Richards Bay Sports Stadium
- Interactive map of Richards Bay Sports Stadium
- Location: Via Verbena, Richards Bay, KwaZulu-Natal, South Africa
- Coordinates: 28°44′36″S 32°03′21″E﻿ / ﻿28.743392°S 32.055874°E
- Capacity: 10,500
- Surface: Grass

= Richards Bay Stadium =

Multi-use stadium in Richards Bay, South Africa

Richards Bay Stadium is a multi-use stadium in Richards Bay, KwaZulu-Natal, South Africa. It is part of the uMhlathuze Sports Complex and used mostly for soccer matches, and is currently the home venue for Premiership club Richards Bay F.C.

In September 2021, a Premier Soccer League (PSL) disciplinary committee banned Richards Bay F.C. from using the ground for a period of two years.
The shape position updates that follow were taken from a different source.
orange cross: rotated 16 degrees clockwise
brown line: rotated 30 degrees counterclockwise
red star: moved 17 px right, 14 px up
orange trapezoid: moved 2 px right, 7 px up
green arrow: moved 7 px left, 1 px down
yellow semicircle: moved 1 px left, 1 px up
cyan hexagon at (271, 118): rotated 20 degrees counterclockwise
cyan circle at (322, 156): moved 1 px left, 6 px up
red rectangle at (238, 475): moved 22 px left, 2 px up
Stadium issues had been ongoing, with water dripping through into the players' changing rooms, broken ceiling panels, broken toilets, unserviced fire extinguishers and power cables running through water on the floor in the main stand. The ban could be lifted earlier if requirements were met.

In August 2026, shortly before the start of the 2026–27 Premiership, the PSL imposed a four-week ban on the stadium, after inspectors found the pitch to be unsuitable.